:: WORK INSTRUCTION ::
For every record that follows, write out the text exactly and omit the picture, if one is present.

:: RECORDS FOR PROCESSING ::
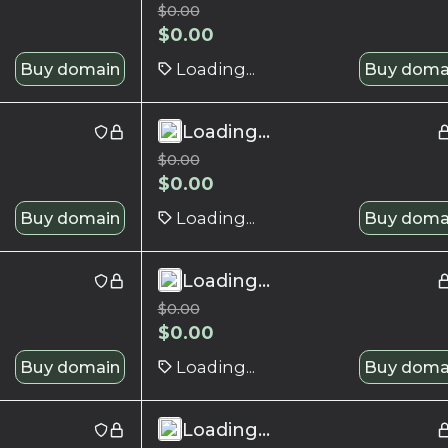
$
0.00
$
0.00
Buy domain
Loading...
Buy doma
Loading...
$
0.00
$
0.00
Buy domain
Loading...
Buy doma
Loading...
$
0.00
$
0.00
Buy domain
Loading...
Buy doma
Loading...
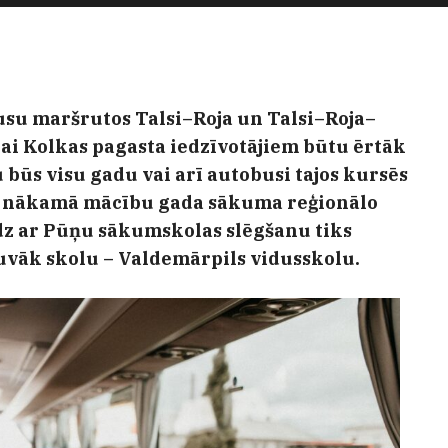
busu maršrutos Talsi–Roja un Talsi–Roja–
lai Kolkas pagasta iedzīvotājiem būtu ērtāk
u būs visu gadu vai arī autobusi tajos kursēs
no nākamā mācību gada sākuma reģionālo
dz ar Pūņu sākumskolas slēgšanu tiks
uvāk skolu – Valdemārpils vidusskolu.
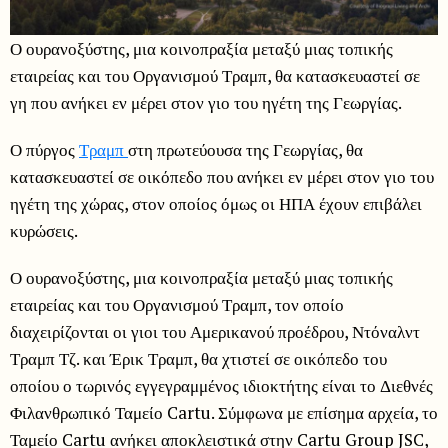
Ο ουρανοξύστης, μια κοινοπραξία μεταξύ μιας τοπικής
εταιρείας και του Οργανισμού Τραμπ, θα κατασκευαστεί σε
γη που ανήκει εν μέρει στον γιο του ηγέτη της Γεωργίας.
Ο πύργος
Τραμπ
στη πρωτεύουσα της Γεωργίας, θα
κατασκευαστεί σε οικόπεδο που ανήκει εν μέρει στον γιο του
ηγέτη της χώρας, στον οποίος όμως οι ΗΠΑ έχουν επιβάλει
κυρώσεις.
Ο ουρανοξύστης, μια κοινοπραξία μεταξύ μιας τοπικής
εταιρείας και του Οργανισμού Τραμπ, τον οποίο
διαχειρίζονται οι γιοι του Αμερικανού προέδρου, Ντόναλντ
Τραμπ Τζ. και Έρικ Τραμπ, θα χτιστεί σε οικόπεδο του
οποίου ο τωρινός εγγεγραμμένος ιδιοκτήτης είναι το Διεθνές
Φιλανθρωπικό Ταμείο Cartu. Σύμφωνα με επίσημα αρχεία, το
Ταμείο Cartu ανήκει αποκλειστικά στην Cartu Group JSC,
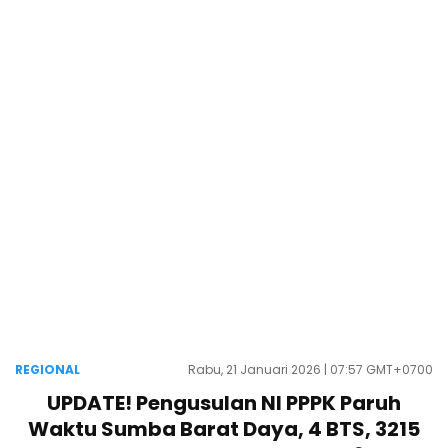
REGIONAL
Rabu, 21 Januari 2026 | 07:57 GMT+0700
UPDATE! Pengusulan NI PPPK Paruh
Waktu Sumba Barat Daya, 4 BTS, 3215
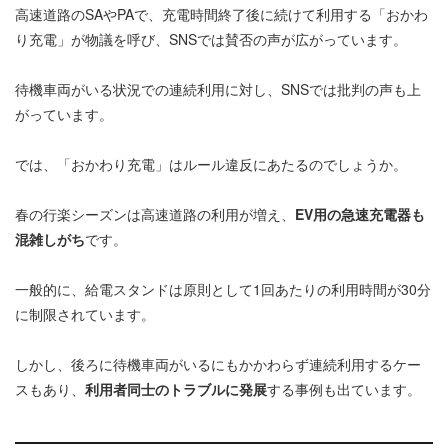
高速道路のSAやPAで、充電時間終了後に続けて利用する「おかわ
り充電」が物議を呼び、SNSでは賛否の声が広がっています。
待機車両がいる状況での連続利用に対し、SNSでは批判の声も上
がっています。
では、「おかわり充電」はルール違反にあたるのでしょうか。
春の行楽シーズンは高速道路の利用が増え、
EV用の急速充電器も
混雑しがち
です。
一般的に、給電スタンドは原則として1回あたりの利用時間が30分
に制限されています。
しかし、後ろに待機車両がいるにもかかわらず連続利用するケー
スもあり、
利用者同士のトラブルに発展
する事例も出ています。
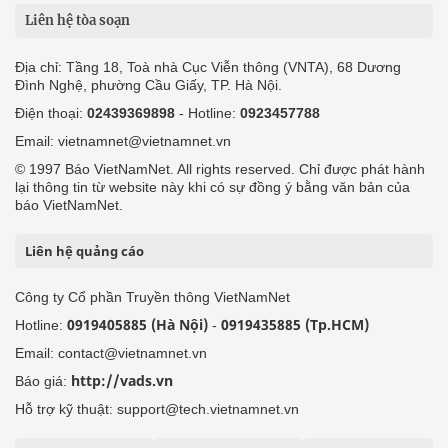
Liên hệ tòa soạn
Địa chỉ: Tầng 18, Toà nhà Cục Viễn thông (VNTA), 68 Dương
Đình Nghệ, phường Cầu Giấy, TP. Hà Nội.
Điện thoại:
02439369898
- Hotline:
0923457788
Email: vietnamnet@vietnamnet.vn
© 1997 Báo VietNamNet. All rights reserved. Chỉ được phát hành
lại thông tin từ website này khi có sự đồng ý bằng văn bản của
báo VietNamNet.
Liên hệ quảng cáo
Công ty Cổ phần Truyền thông VietNamNet
0919405885 (Hà Nội)
0919435885 (Tp.HCM)
Hotline:
-
Email: contact@vietnamnet.vn
http://vads.vn
Báo giá:
Hỗ trợ kỹ thuật: support@tech.vietnamnet.vn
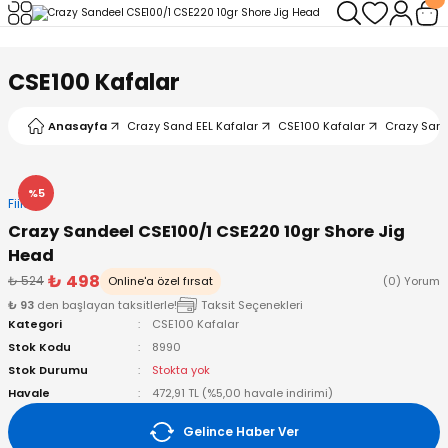
Geri Dön
Geri Dön
Geri Dön
Geri Dön
Geri Dön
Geri Dön
CSE100 Kafalar
leri
arı
ad - Klips
ler
Anasayfa
Crazy Sand EEL Kafalar
CSE100 Kafalar
Crazy Sand
ta Makineleri
mışları
 Misinalar
ps/Halka
ler
kineleri
şlar
alar
lar
tleri
%5
Fiiish
Crazy Sandeel CSE100/1 CSE220 10gr Shore Jig
neleri
 Misinalar
eler
ları
ı & El Feneri
Head
₺ 498
₺ 524
Online'a özel fırsat
(0) Yorum
eleri
₺ 93
den başlayan taksitlerle!
Taksit Seçenekleri
Kategori
CSE100 Kafalar
ineleri
g Kamışlar
ler
r
Stok Kodu
8990
Stok Durumu
Stokta yok
ineleri
r
r
Havale
472,91 TL (%5,00 havale indirimi)
Gelince Haber Ver
 Kamışlar
neleri
er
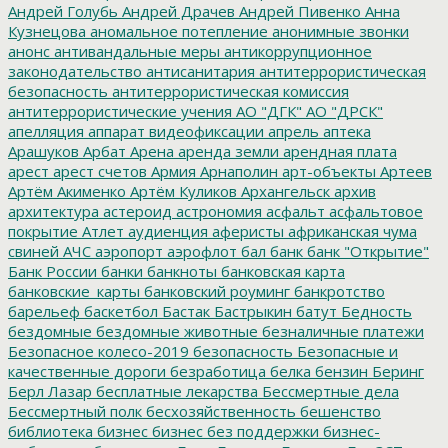
Андрей Голубь
Андрей Драчев
Андрей Пивенко
Анна
Кузнецова
аномальное потепление
анонимные звонки
анонс
антивандальные меры
антикоррупционное
законодательство
антисанитария
антитеррористическая
безопасность
антитеррористическая комиссия
антитеррористические учения
АО "ДГК"
АО "ДРСК"
апелляция
аппарат видеофиксации
апрель
аптека
Арашуков
Арбат
Арена
аренда земли
арендная плата
арест
арест счетов
Армия
Арнаполин
арт-объекты
Артеев
Артём Акименко
Артём Куликов
Архангельск
архив
архитектура
астероид
астрономия
асфальт
асфальтовое
покрытие
Атлет
аудиенция
аферисты
африканская чума
свиней
АЧС
аэропорт
аэрофлот
бал
банк
банк "Открытие"
Банк России
банки
банкноты
банковская карта
банковские_карты
банковский роуминг
банкротство
барельеф
баскетбол
Бастак
Бастрыкин
батут
Бедность
бездомные
бездомные животные
безналичные платежи
Безопасное колесо-2019
безопасность
Безопасные и
качественные дороги
безработица
белка
бензин
Беринг
Берл Лазар
бесплатные лекарства
Бессмертные дела
Бессмертный полк
бесхозяйственность
бешенство
библиотека
бизнес
бизнес без поддержки
бизнес-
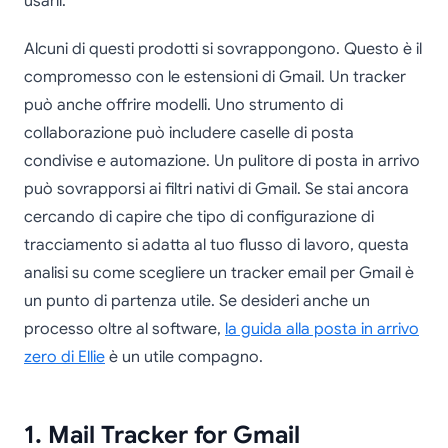
usarli.
Alcuni di questi prodotti si sovrappongono. Questo è il
compromesso con le estensioni di Gmail. Un tracker
può anche offrire modelli. Uno strumento di
collaborazione può includere caselle di posta
condivise e automazione. Un pulitore di posta in arrivo
può sovrapporsi ai filtri nativi di Gmail. Se stai ancora
cercando di capire che tipo di configurazione di
tracciamento si adatta al tuo flusso di lavoro, questa
analisi su come scegliere un tracker email per Gmail è
un punto di partenza utile. Se desideri anche un
processo oltre al software,
la guida alla posta in arrivo
zero di Ellie
è un utile compagno.
1. Mail Tracker for Gmail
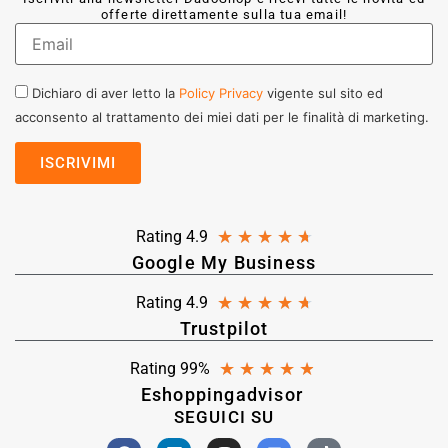
offerte direttamente sulla tua email!
Dichiaro di aver letto la
Policy Privacy
vigente sul sito ed
acconsento al trattamento dei miei dati per le finalità di marketing.
★
★
★
★
★
Rating 4.9
Google My Business
★
★
★
★
★
Rating 4.9
Trustpilot
★
★
★
★
★
Rating 99%
Eshoppingadvisor
SEGUICI SU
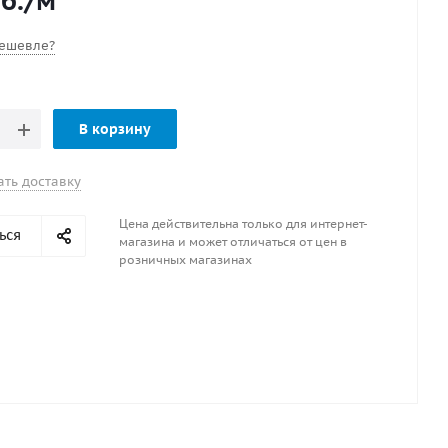
б.
/м
ешевле?
В корзину
ать доставку
Цена действительна только для интернет-
ься
магазина и может отличаться от цен в
розничных магазинах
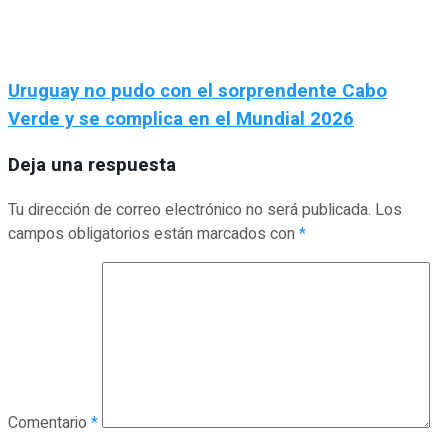
Uruguay no pudo con el sorprendente Cabo
Verde y se complica en el Mundial 2026
Deja una respuesta
Tu dirección de correo electrónico no será publicada.
Los
campos obligatorios están marcados con
*
Comentario
*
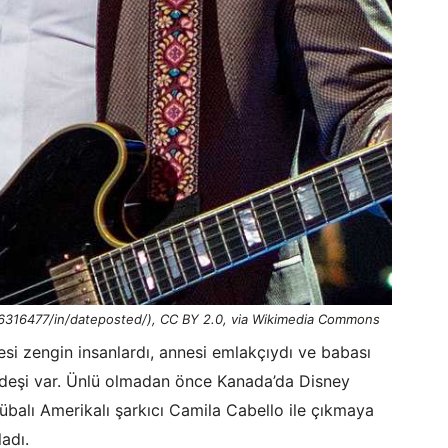
6316477/in/dateposted/), CC BY 2.0, via Wikimedia Commons
si zengin insanlardı, annesi emlakçıydı ve babası
ardeşi var. Ünlü olmadan önce Kanada’da Disney
Kübalı Amerikalı şarkıcı Camila Cabello ile çıkmaya
ladı.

:: WRITTEN REPLY ::
$
0.00
$
0.00
Buy domain
Loading...
Buy doma
Loading...
$
0.00
$
0.00
Buy domain
Loading...
Buy doma
Loading...
$
0.00
$
0.00
Buy domain
Loading...
Buy doma
Loading...
busu maršrutos Talsi–Roja un Talsi–Roja–
lai Kolkas pagasta iedzīvotājiem būtu ērtāk
u būs visu gadu vai arī autobusi tajos kursēs
no nākamā mācību gada sākuma reģionālo
dz ar Pūņu sākumskolas slēgšanu tiks
uvāk skolu – Valdemārpils vidusskolu.
Ο ουρανοξύστης, μια κοινοπραξία μεταξύ μιας τοπικής
εταιρείας και του Οργανισμού Τραμπ, θα κατασκευαστεί σε
γη που ανήκει εν μέρει στον γιο του ηγέτη της Γεωργίας.
Ο πύργος
Τραμπ
στη πρωτεύουσα της Γεωργίας, θα
κατασκευαστεί σε οικόπεδο που ανήκει εν μέρει στον γιο του
ηγέτη της χώρας, στον οποίος όμως οι ΗΠΑ έχουν επιβάλει
κυρώσεις.
Ο ουρανοξύστης, μια κοινοπραξία μεταξύ μιας τοπικής
εταιρείας και του Οργανισμού Τραμπ, τον οποίο
διαχειρίζονται οι γιοι του Αμερικανού προέδρου, Ντόναλντ
Τραμπ Τζ. και Έρικ Τραμπ, θα χτιστεί σε οικόπεδο του
οποίου ο τωρινός εγγεγραμμένος ιδιοκτήτης είναι το Διεθνές
Φιλανθρωπικό Ταμείο Cartu. Σύμφωνα με επίσημα αρχεία, το
Ταμείο Cartu ανήκει αποκλειστικά στην Cartu Group JSC,
REGIONAL
Rabu, 21 Januari 2026 | 07:57 GMT+0700
UPDATE! Pengusulan NI PPPK Paruh
Waktu Sumba Barat Daya, 4 BTS, 3215
高速道路のSAやPAで、充電時間終了後に続けて利用する「おかわ
り充電」が物議を呼び、SNSでは賛否の声が広がっています。
待機車両がいる状況での連続利用に対し、SNSでは批判の声も上
がっています。
では、「おかわり充電」はルール違反にあたるのでしょうか。
春の行楽シーズンは高速道路の利用が増え、
EV用の急速充電器も
混雑しがち
です。
一般的に、給電スタンドは原則として1回あたりの利用時間が30分
に制限されています。
しかし、後ろに待機車両がいるにもかかわらず連続利用するケー
スもあり、
利用者同士のトラブルに発展
する事例も出ています。
Liên hệ tòa soạn
Địa chỉ: Tầng 18, Toà nhà Cục Viễn thông (VNTA), 68 Dương
Đình Nghệ, phường Cầu Giấy, TP. Hà Nội.
Điện thoại:
02439369898
- Hotline:
0923457788
Email: vietnamnet@vietnamnet.vn
© 1997 Báo VietNamNet. All rights reserved. Chỉ được phát hành
lại thông tin từ website này khi có sự đồng ý bằng văn bản của
báo VietNamNet.
Liên hệ quảng cáo
Công ty Cổ phần Truyền thông VietNamNet
0919405885 (Hà Nội)
0919435885 (Tp.HCM)
Hotline:
-
Email: contact@vietnamnet.vn
http://vads.vn
Báo giá:
Hỗ trợ kỹ thuật: support@tech.vietnamnet.vn
Geri Dön
Geri Dön
Geri Dön
Geri Dön
Geri Dön
Geri Dön
CSE100 Kafalar
leri
arı
ad - Klips
ler
Anasayfa
Crazy Sand EEL Kafalar
CSE100 Kafalar
Crazy Sand
ta Makineleri
mışları
 Misinalar
ps/Halka
ler
kineleri
şlar
alar
lar
tleri
%5
Fiiish
Crazy Sandeel CSE100/1 CSE220 10gr Shore Jig
neleri
 Misinalar
eler
ları
ı & El Feneri
Head
₺ 498
₺ 524
Online'a özel fırsat
(0) Yorum
eleri
₺ 93
den başlayan taksitlerle!
Taksit Seçenekleri
Kategori
CSE100 Kafalar
ineleri
g Kamışlar
ler
r
Stok Kodu
8990
Stok Durumu
Stokta yok
ineleri
r
r
Havale
472,91 TL (%5,00 havale indirimi)
Gelince Haber Ver
 Kamışlar
neleri
er
Андрей Голубь
Андрей Драчев
Андрей Пивенко
Анна
Кузнецова
аномальное потепление
анонимные звонки
анонс
антивандальные меры
антикоррупционное
законодательство
антисанитария
антитеррористическая
безопасность
антитеррористическая комиссия
антитеррористические учения
АО "ДГК"
АО "ДРСК"
апелляция
аппарат видеофиксации
апрель
аптека
Арашуков
Арбат
Арена
аренда земли
арендная плата
арест
арест счетов
Армия
Арнаполин
арт-объекты
Артеев
Артём Акименко
Артём Куликов
Архангельск
архив
архитектура
астероид
астрономия
асфальт
асфальтовое
покрытие
Атлет
аудиенция
аферисты
африканская чума
свиней
АЧС
аэропорт
аэрофлот
бал
банк
банк "Открытие"
Банк России
банки
банкноты
банковская карта
банковские_карты
банковский роуминг
банкротство
барельеф
баскетбол
Бастак
Бастрыкин
батут
Бедность
бездомные
бездомные животные
безналичные платежи
Безопасное колесо-2019
безопасность
Безопасные и
качественные дороги
безработица
белка
бензин
Беринг
Берл Лазар
бесплатные лекарства
Бессмертные дела
Бессмертный полк
бесхозяйственность
бешенство
библиотека
бизнес
бизнес без поддержки
бизнес-
usarli.
Alcuni di questi prodotti si sovrappongono. Questo è il
compromesso con le estensioni di Gmail. Un tracker
può anche offrire modelli. Uno strumento di
collaborazione può includere caselle di posta
condivise e automazione. Un pulitore di posta in arrivo
può sovrapporsi ai filtri nativi di Gmail. Se stai ancora
cercando di capire che tipo di configurazione di
tracciamento si adatta al tuo flusso di lavoro, questa
analisi su come scegliere un tracker email per Gmail è
un punto di partenza utile. Se desideri anche un
processo oltre al software,
la guida alla posta in arrivo
zero di Ellie
è un utile compagno.
1. Mail Tracker for Gmail
offerte direttamente sulla tua email!
Dichiaro di aver letto la
Policy Privacy
vigente sul sito ed
acconsento al trattamento dei miei dati per le finalità di marketing.
★
★
★
★
★
Rating 4.9
Google My Business
★
★
★
★
★
Rating 4.9
Trustpilot
★
★
★
★
★
Rating 99%
Eshoppingadvisor
SEGUICI SU
б.
/м
ешевле?
В корзину
ать доставку
Цена действительна только для интернет-
ься
магазина и может отличаться от цен в
розничных магазинах
Uruguay no pudo con el sorprendente Cabo
Verde y se complica en el Mundial 2026
Deja una respuesta
Tu dirección de correo electrónico no será publicada.
Los
campos obligatorios están marcados con
*
Comentario
*
6316477/in/dateposted/), CC BY 2.0, via Wikimedia Commons
si zengin insanlardı, annesi emlakçıydı ve babası
ardeşi var. Ünlü olmadan önce Kanada’da Disney
Kübalı Amerikalı şarkıcı Camila Cabello ile çıkmaya
ladı.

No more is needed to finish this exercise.